Commissioned, Curated and Published by Russ. Researched and written with AI.


What’s New This Week

Oracle issued an out-of-band security alert for CVE-2026-21992, an unauthenticated RCE in Oracle Identity Manager and Oracle Web Services Manager. The decision not to wait for the April quarterly CPU cycle signals Oracle’s own assessment of severity. Patch now.


Changelog

DateSummary
24 Mar 2026Initial publication covering CVE-2026-21992 Oracle IdM unauthenticated RCE, CVSS 9.8, out-of-band patch issued.

Oracle has released an out-of-band security alert for CVE-2026-21992, a critical remote code execution vulnerability affecting Oracle Identity Manager and Oracle Web Services Manager. CVSS 9.8. No authentication required. Network access via HTTP is sufficient. A successful exploit results in full takeover of the affected instance.

What’s Vulnerable

The flaw affects two products across two versions each:

  • Oracle Identity Manager 12.2.1.4.0 and 14.1.2.1.0
  • Oracle Web Services Manager 12.2.1.4.0 and 14.1.2.1.0

Oracle Web Services Manager is installed as part of the Fusion Middleware Infrastructure, so any deployment carrying either version of the Fusion Middleware stack should assume exposure until verified otherwise.

The NVD entry classifies this as CWE-306 – Missing Authentication for Critical Function. The CVSS vector confirms the worst-case profile: network-accessible, low complexity, no privileges required, no user interaction needed, with high impact across confidentiality, integrity, and availability.

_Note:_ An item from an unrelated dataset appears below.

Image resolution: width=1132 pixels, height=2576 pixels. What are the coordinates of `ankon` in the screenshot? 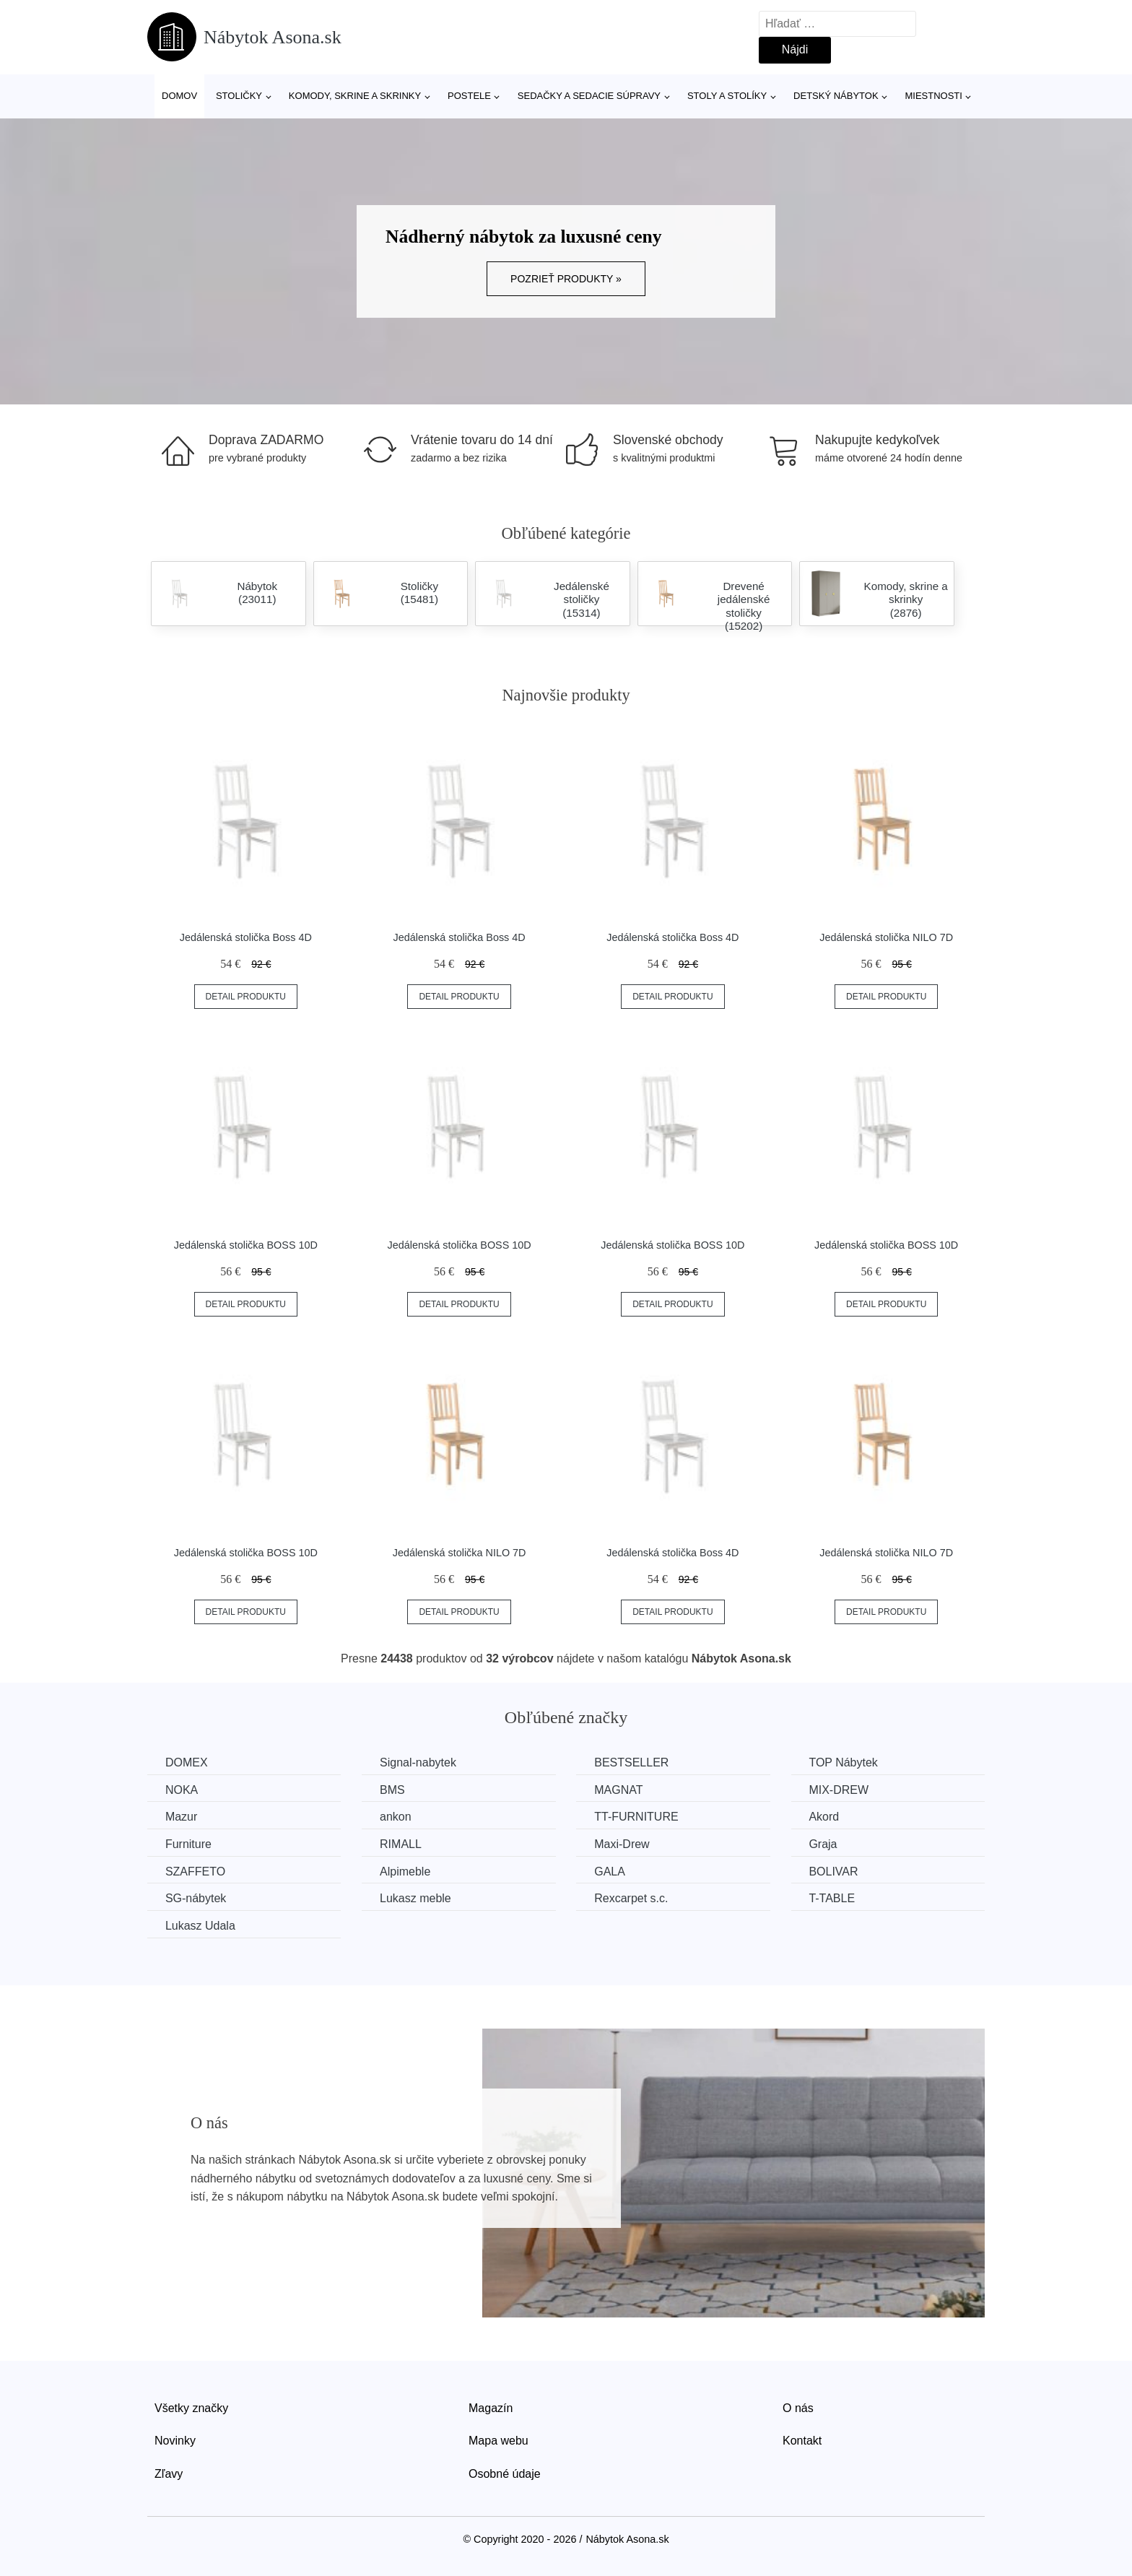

Why the Out-of-Band Release Matters

Oracle issues Security Alerts outside its standard quarterly CPU cycle roughly twice a year on average. The decision to do so here means Oracle did not consider waiting until April 2026 appropriate. That is a meaningful signal in itself. Read it accordingly.

Prior Exploitation Context

This is not the first critical pre-authentication RCE to hit Oracle Identity Manager. In November 2025, CISA added CVE-2025-61757 – also CVSS 9.8, also pre-authenticated RCE in Oracle Identity Manager – to the Known Exploited Vulnerabilities catalogue with evidence of active exploitation in the wild. SANS Internet Storm Center analysis of honeypot logs documented active HTTP POST attempts against the Oracle Identity Manager endpoint associated with that CVE.

CVE-2026-21992 follows the same attack surface. Oracle has stated it is not aware of active exploitation at this time, but given how quickly CVE-2025-61757 moved from patch to active exploitation, waiting is not a defensible position.

What to Do

Apply the patch. Oracle’s advisory is at oracle.com/security-alerts/alert-cve-2026-21992.html and references the Fusion Middleware patch document KB878741. Identity Manager sits at the centre of your authentication and access provisioning infrastructure – a full takeover there means an attacker can provision or revoke access to anything it manages.

If patching is not immediately possible, restrict network access to Oracle Identity Manager and Web Services Manager endpoints at the perimeter. HTTP-accessible instances exposed to untrusted networks are highest priority.

Oracle’s quarterly CPU cycle exists because their patch backlog is always substantial. When they break from that cycle, pay attention. This is one of those times.